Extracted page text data
'''

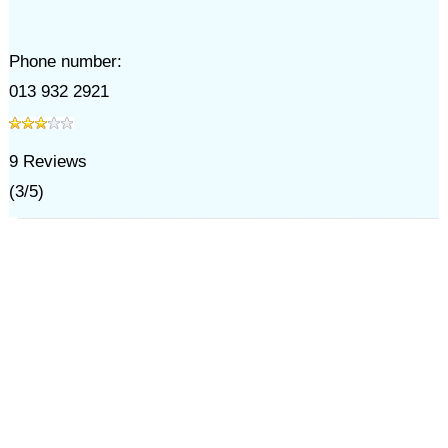
Phone number:
013 932 2921
9
Reviews
(
3
/
5
)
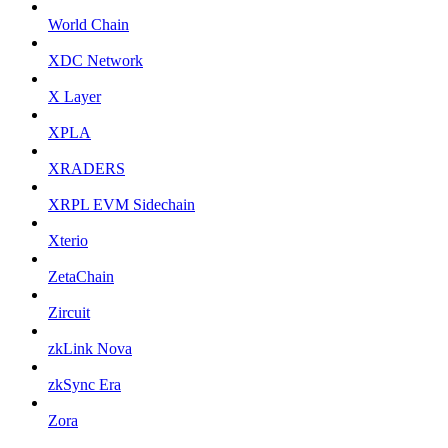
World Chain
XDC Network
X Layer
XPLA
XRADERS
XRPL EVM Sidechain
Xterio
ZetaChain
Zircuit
zkLink Nova
zkSync Era
Zora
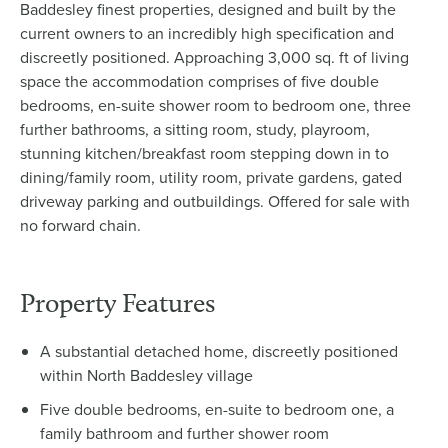
Baddesley finest properties, designed and built by the
current owners to an incredibly high specification and
discreetly positioned. Approaching 3,000 sq. ft of living
space the accommodation comprises of five double
bedrooms, en-suite shower room to bedroom one, three
further bathrooms, a sitting room, study, playroom,
stunning kitchen/breakfast room stepping down in to
dining/family room, utility room, private gardens, gated
driveway parking and outbuildings. Offered for sale with
no forward chain.
Property Features
A substantial detached home, discreetly positioned
within North Baddesley village
Five double bedrooms, en-suite to bedroom one, a
family bathroom and further shower room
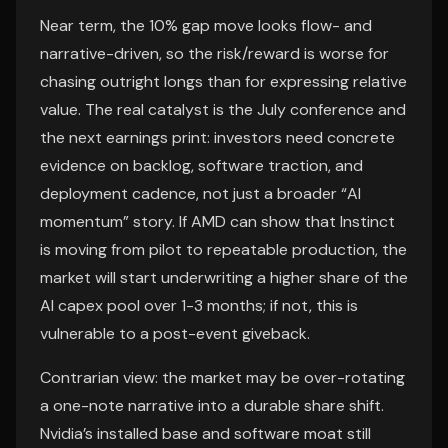
Near term, the 10% gap move looks flow- and
narrative-driven, so the risk/reward is worse for
chasing outright longs than for expressing relative
value. The real catalyst is the July conference and
the next earnings print: investors need concrete
evidence on backlog, software traction, and
deployment cadence, not just a broader “AI
momentum” story. If AMD can show that Instinct
is moving from pilot to repeatable production, the
market will start underwriting a higher share of the
AI capex pool over 1-3 months; if not, this is
vulnerable to a post-event giveback.
Contrarian view: the market may be over-rotating
a one-note narrative into a durable share shift.
Nvidia’s installed base and software moat still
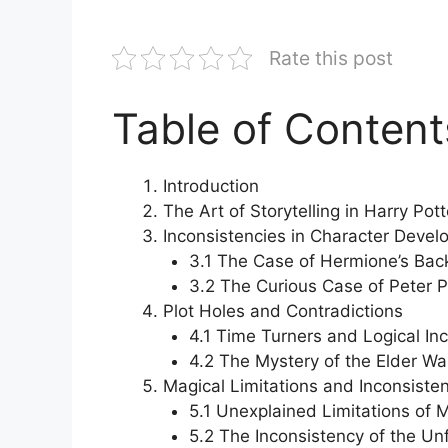
Rate this post
Table of Content
Introduction
The Art of Storytelling in Harry Pott
Inconsistencies in Character Deve
3.1 The Case of Hermione’s Ba
3.2 The Curious Case of Peter P
Plot Holes and Contradictions
4.1 Time Turners and Logical In
4.2 The Mystery of the Elder W
Magical Limitations and Inconsiste
5.1 Unexplained Limitations of 
5.2 The Inconsistency of the Un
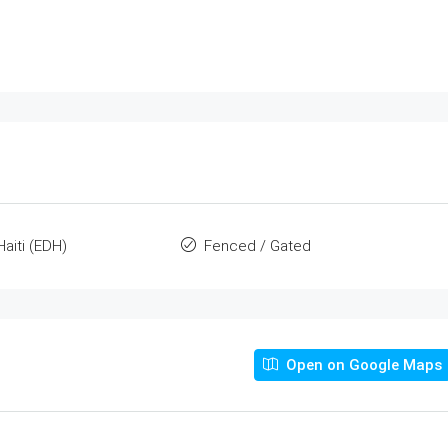
Haiti (EDH)
Fenced / Gated
Open on Google Maps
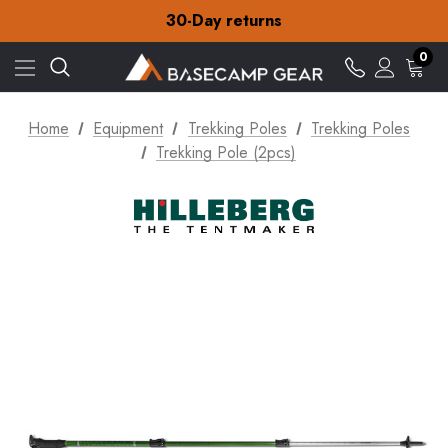
Free Delivery on orders over €15
30-Day returns
Check out our amazing special offers
Free Delivery on orders over €15
0
30-Day returns
Check out our amazing special offers
Home
Equipment
Trekking Poles
Trekking Poles
Trekking Pole (2pcs)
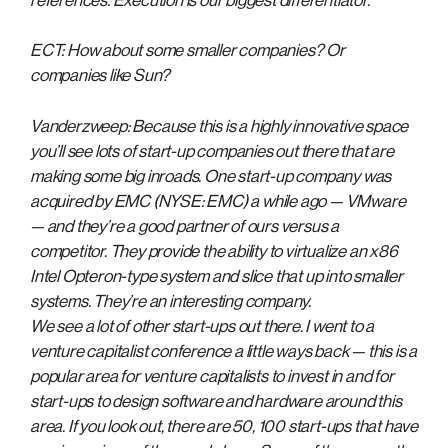
references. Execution is our biggest differentiator.
ECT: How about some smaller companies? Or
companies like Sun?
Vanderzweep: Because this is a highly innovative space
you’ll see lots of start-up companies out there that are
making some big inroads. One start-up company was
acquired by EMC (NYSE: EMC) a while ago — VMware
— and they’re a good partner of ours versus a
competitor. They provide the ability to virtualize an x86
Intel Opteron-type system and slice that up into smaller
systems. They’re an interesting company.
We see a lot of other start-ups out there. I went to a
venture capitalist conference a little ways back — this is a
popular area for venture capitalists to invest in and for
start-ups to design software and hardware around this
area. If you look out, there are 50, 100 start-ups that have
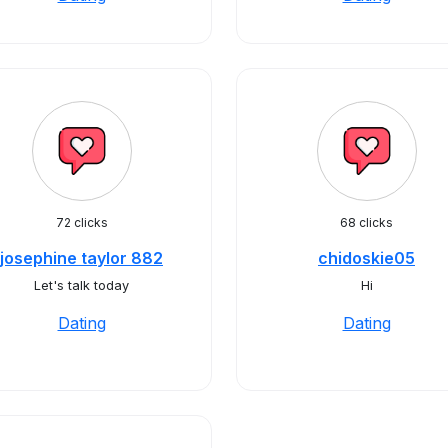
72 clicks
68 clicks
josephine taylor 882
chidoskie05
Let's talk today
Hi
Dating
Dating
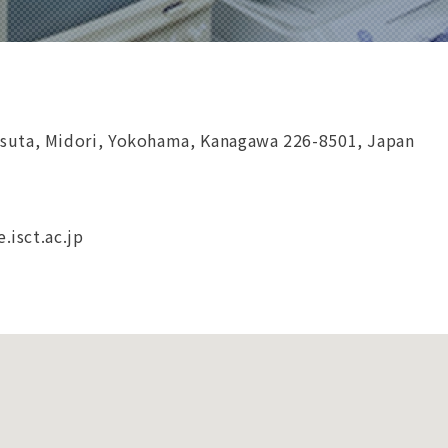
suta, Midori, Yokohama, Kanagawa 226-8501, Japan
e.isct.ac.jp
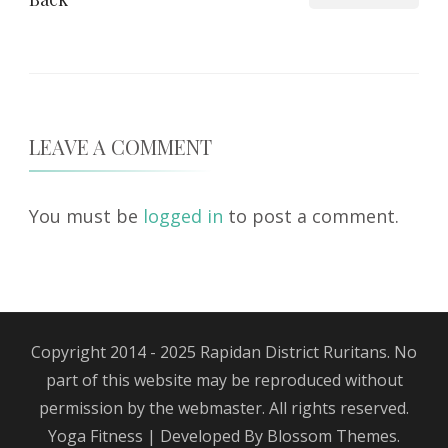
LEAVE A COMMENT
You must be
logged in
to post a comment.
Copyright 2014 - 2025 Rapidan District Ruritans. No
part of this website may be reproduced without
permission by the webmaster. All rights reserved.
Yoga Fitness | Developed By
Blossom Themes
.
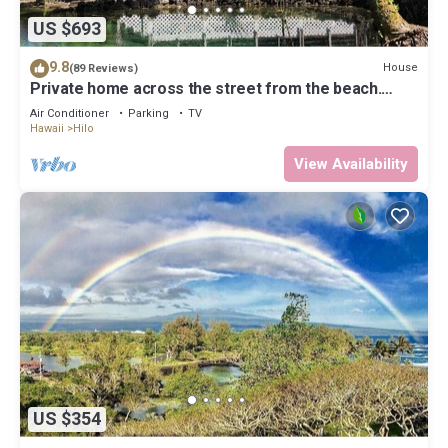
US $693
9.8
House
(89 Reviews)
Private home across the street from the beach.
Minutes from downtown Hilo
Air Conditioner
Parking
TV
Hawaii
Hilo
View Availability
US $354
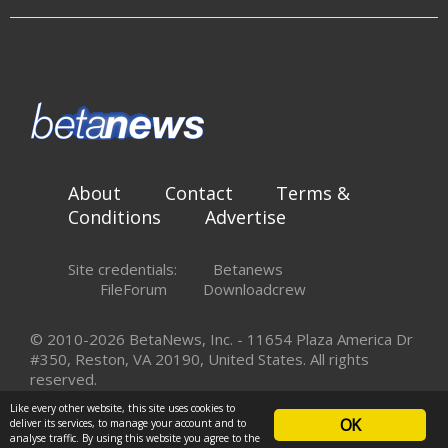
About
Contact
Terms &
Conditions
Advertise
Site credentials:
Betanews
FileForum
Downloadcrew
© 2010-2026 BetaNews, Inc. - 11654 Plaza America Dr
#350, Reston, VA 20190, United States. All rights
reserved.
Like every other website, this site uses cookies to
OK
deliver its services, to manage your account and to
analyse traffic. By using this website you agree to the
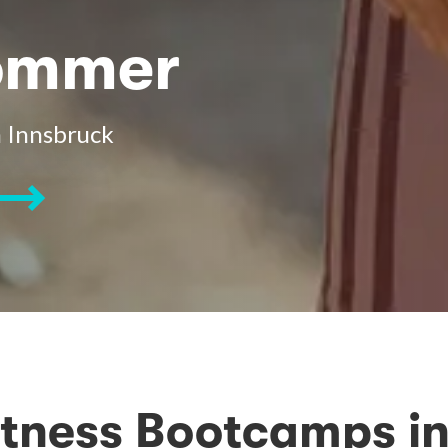
Sommer
 Innsbruck
itness Bootcamps in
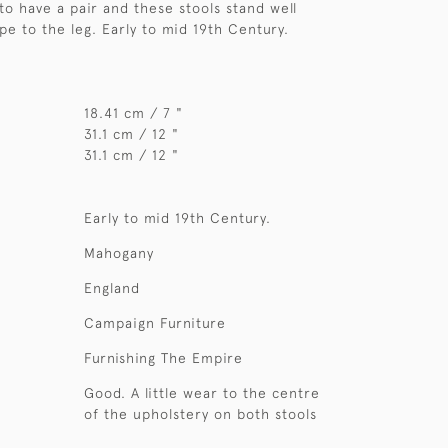
 to have a pair and these stools stand well
pe to the leg. Early to mid 19th Century.
18.41 cm / 7 "
31.1 cm / 12 "
31.1 cm / 12 "
Early to mid 19th Century.
Mahogany
England
Campaign Furniture
Furnishing The Empire
Good. A little wear to the centre
of the upholstery on both stools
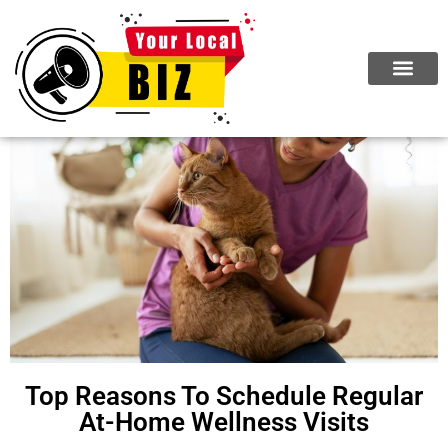
Top Reasons To Schedule Regular
At-Home Wellness Visits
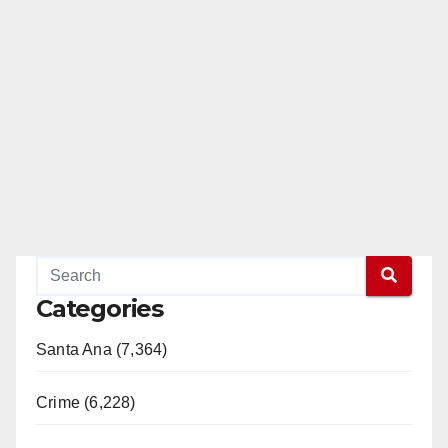
Categories
Santa Ana (7,364)
Crime (6,228)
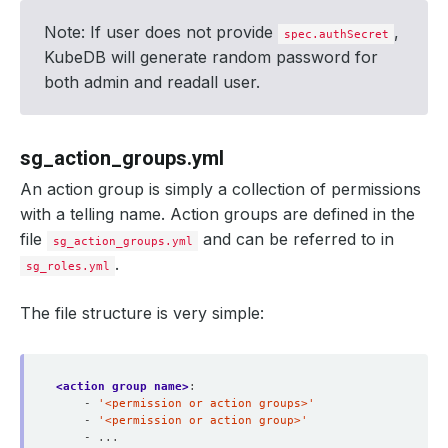
Note: If user does not provide
,
spec.authSecret
KubeDB will generate random password for
both admin and readall user.
sg_action_groups.yml
An action group is simply a collection of permissions
with a telling name. Action groups are defined in the
file
and can be referred to in
sg_action_groups.yml
.
sg_roles.yml
The file structure is very simple:
<action group name>
:
- 
'<permission or action groups>'
- 
'<permission or action group>'
- ...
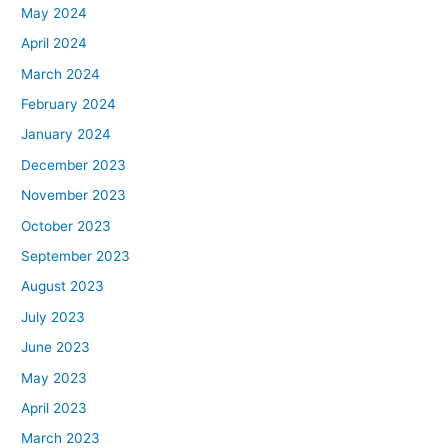
May 2024
April 2024
March 2024
February 2024
January 2024
December 2023
November 2023
October 2023
September 2023
August 2023
July 2023
June 2023
May 2023
April 2023
March 2023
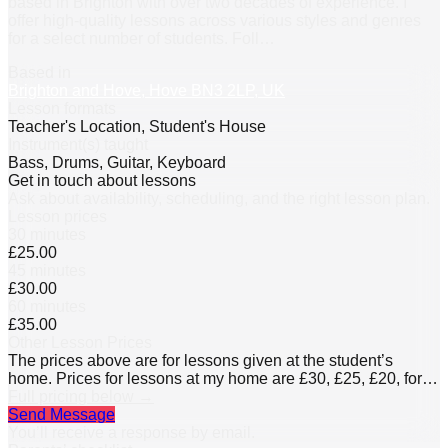
based in Brighton with over two decades of experience. I
offer high-quality lessons across various styles and genres
for a select number of students. Foll
…
Based in
Brighton and Hove, Hove BN3 2LP, UK
Lesson formats
Teacher's Location, Student's House
Instrument(s) taught
Bass, Drums, Guitar, Keyboard
Get in touch about lessons
Ask about availability, scheduling, and the right lesson plan.
Lesson prices
30 minutes
£25.00
45 minutes
£30.00
60 minutes
£35.00
Other Lesson Prices
The prices above are for lessons given at the student’s
home. Prices for lessons at my home are £30, £25, £20, for
60, 45, and 30 minutes respectively.
Full pricing below →
Send Message
You’ll receive a response by email.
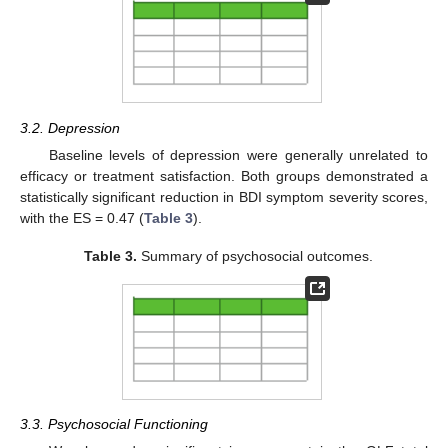
3.2. Depression
Baseline levels of depression were generally unrelated to
efficacy or treatment satisfaction. Both groups demonstrated a
statistically significant reduction in BDI symptom severity scores,
with the ES = 0.47 (
Table 3
).
Table 3.
Summary of psychosocial outcomes.
3.3. Psychosocial Functioning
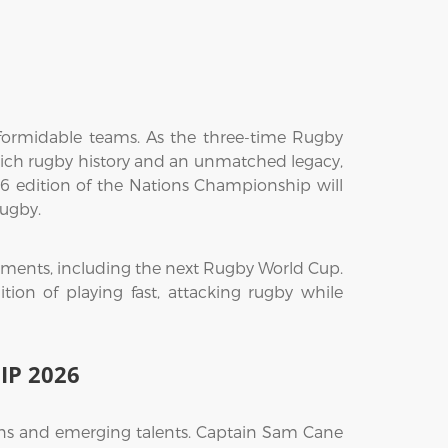
ormidable teams. As the three-time Rugby
rich rugby history and an unmatched legacy,
026 edition of the Nations Championship will
rugby.
naments, including the next Rugby World Cup.
tion of playing fast, attacking rugby while
IP 2026
ans and emerging talents. Captain Sam Cane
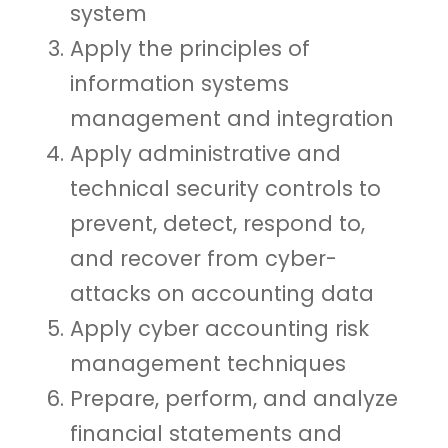
system
Apply the principles of
information systems
management and integration
Apply administrative and
technical security controls to
prevent, detect, respond to,
and recover from cyber-
attacks on accounting data
Apply cyber accounting risk
management techniques
Prepare, perform, and analyze
financial statements and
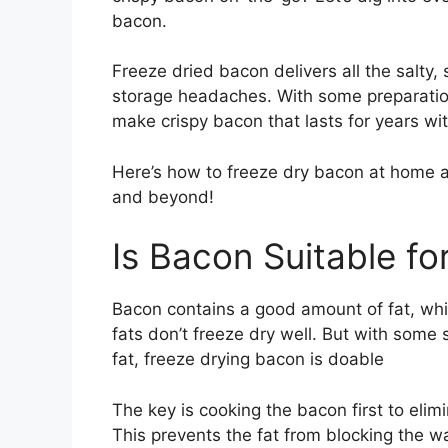
bacon.
Freeze dried bacon delivers all the salty,
storage headaches. With some preparation
make crispy bacon that lasts for years wit
Here’s how to freeze dry bacon at home a
and beyond!
Is Bacon Suitable fo
Bacon contains a good amount of fat, whic
fats don’t freeze dry well. But with some
fat, freeze drying bacon is doable
The key is cooking the bacon first to elim
This prevents the fat from blocking the w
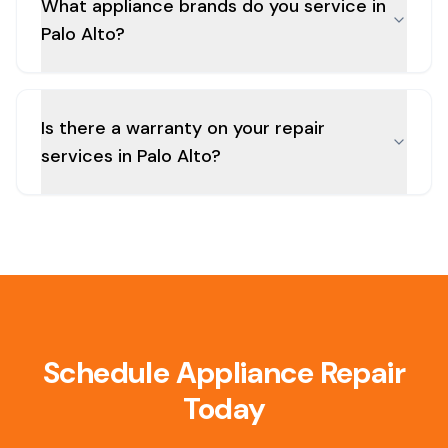
What appliance brands do you service in
Palo Alto?
Is there a warranty on your repair
services in Palo Alto?
Schedule Appliance Repair
Today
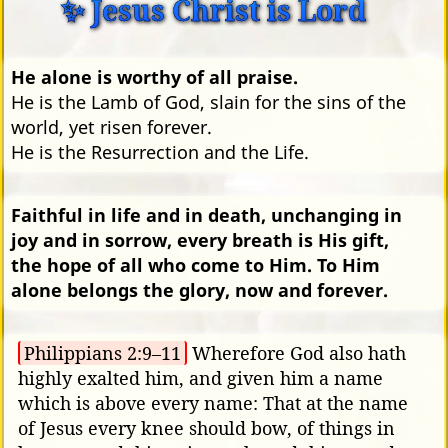
✨ Jesus Christ is Lord
He alone is worthy of all praise.
He is the Lamb of God, slain for the sins of the
world, yet risen forever.
He is the Resurrection and the Life.
Faithful in life and in death, unchanging in
joy and in sorrow, every breath is His gift,
the hope of all who come to Him. To Him
alone belongs the glory, now and forever.
Philippians 2:9–11
Wherefore God also hath
highly exalted him, and given him a name
which is above every name: That at the name
of Jesus every knee should bow, of things in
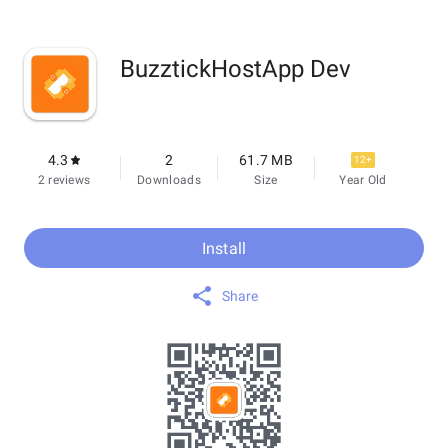
BuzztickHostApp Dev
4.3
2
61.7 MB
12+
2 reviews
Downloads
Size
Year Old
Install
Share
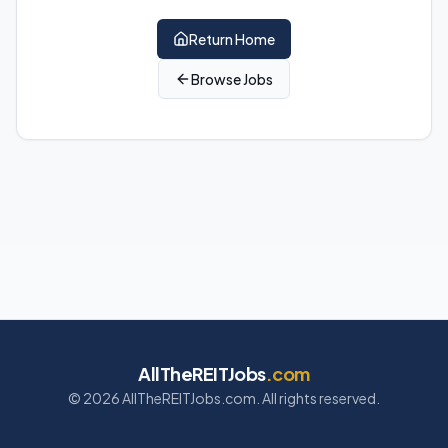
Return Home
Browse Jobs
AllTheREITJobs
.com
©
2026
AllTheREITJobs.com. All rights reserved.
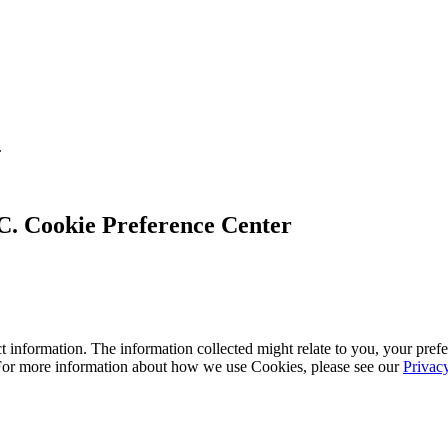
.
Cookie Preference Center
 information. The information collected might relate to you, your prefe
 For more information about how we use Cookies, please see our
Privac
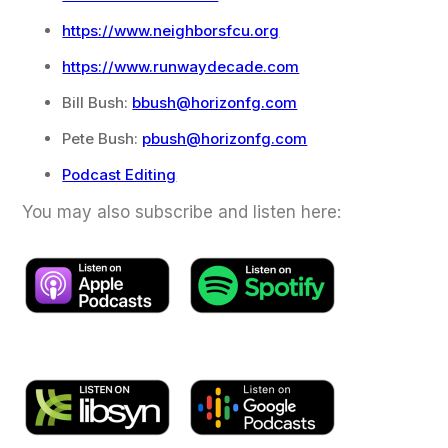
https://www.neighborsfcu.org
https://www.runwaydecade.com
Bill Bush:
bbush@horizonfg.com
Pete Bush:
pbush@horizonfg.com
Podcast Editing
You may also subscribe and listen here:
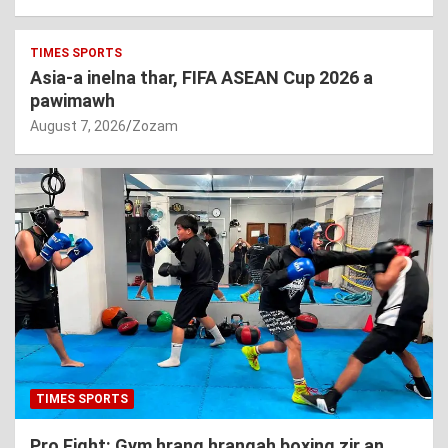
TIMES SPORTS
Asia-a inelna thar, FIFA ASEAN Cup 2026 a
pawimawh
August 7, 2026
Zozam
TIMES SPORTS
Pro Fight: Gym hrang hrangah boxing zir an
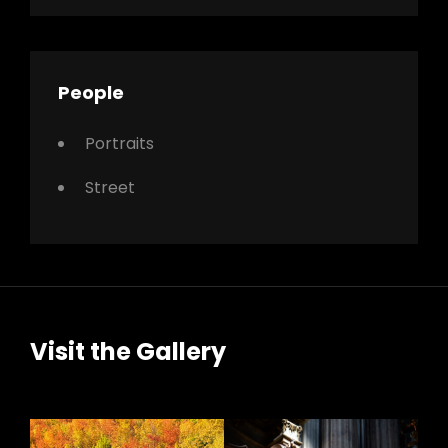
People
Portraits
Street
Visit the Gallery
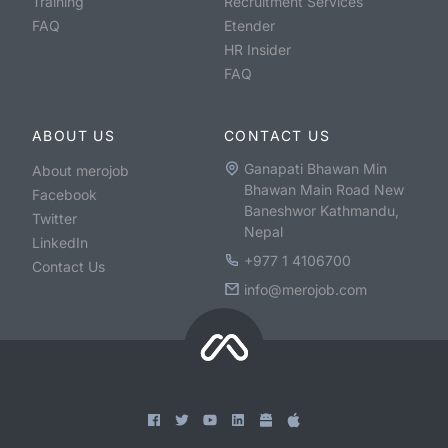
Training
Recruitment Services
FAQ
Etender
HR Insider
FAQ
ABOUT US
CONTACT US
Ganapati Bhawan Min
About merojob
Bhawan Main Road New
Facebook
Baneshwor Kathmandu,
Twitter
Nepal
LinkedIn
+977 1 4106700
Contact Us
info@merojob.com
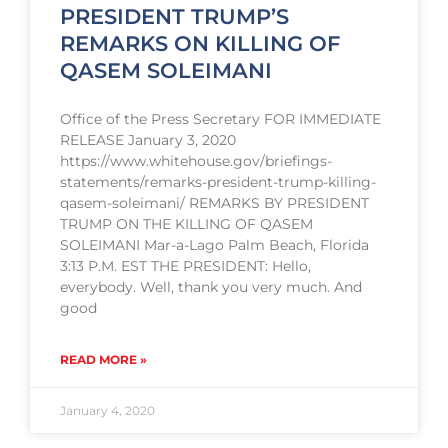
PRESIDENT TRUMP’S
REMARKS ON KILLING OF
QASEM SOLEIMANI
Office of the Press Secretary FOR IMMEDIATE
RELEASE January 3, 2020
https://www.whitehouse.gov/briefings-
statements/remarks-president-trump-killing-
qasem-soleimani/ REMARKS BY PRESIDENT
TRUMP ON THE KILLING OF QASEM
SOLEIMANI Mar-a-Lago Palm Beach, Florida
3:13 P.M. EST THE PRESIDENT: Hello,
everybody. Well, thank you very much. And
good
READ MORE »
January 4, 2020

'''

[What this task involves]:
All lines above starting at the one with "pe to the leg. Early to mid 19th Century." and ending at the one with "60, 45, and 30 minutes respectively.", inclusive, are to be printed again exactly, with the pictures left out.

[Answer]:
pe to the leg. Early to mid 19th Century.
18.41 cm / 7 "
31.1 cm / 12 "
31.1 cm / 12 "
Early to mid 19th Century.
Mahogany
England
Campaign Furniture
Furnishing The Empire
Good. A little wear to the centre
of the upholstery on both stools
Top Reasons To Schedule Regular
At-Home Wellness Visits
Categories
Santa Ana (7,364)
Crime (6,228)
Note: If user does not provide
,
spec.authSecret
KubeDB will generate random password for
both admin and readall user.
sg_action_groups.yml
An action group is simply a collection of permissions
with a telling name. Action groups are defined in the
file
and can be referred to in
sg_action_groups.yml
.
sg_roles.yml
The file structure is very simple:
<action group name>
:
- 
'<permission or action groups>'
- 
'<permission or action group>'
- ...
May 2024
April 2024
March 2024
February 2024
January 2024
December 2023
November 2023
October 2023
September 2023
August 2023
July 2023
June 2023
May 2023
April 2023
March 2023
based in Brighton with over two decades of experience. I
offer high-quality lessons across various styles and genres
for a select number of students. Foll
…
Based in
Brighton and Hove, Hove BN3 2LP, UK
Lesson formats
Teacher's Location, Student's House
Instrument(s) taught
Bass, Drums, Guitar, Keyboard
Get in touch about lessons
Ask about availability, scheduling, and the right lesson plan.
Lesson prices
30 minutes
£25.00
45 minutes
£30.00
60 minutes
£35.00
Other Lesson Prices
The prices above are for lessons given at the student’s
home. Prices for lessons at my home are £30, £25, £20, for
60, 45, and 30 minutes respectively.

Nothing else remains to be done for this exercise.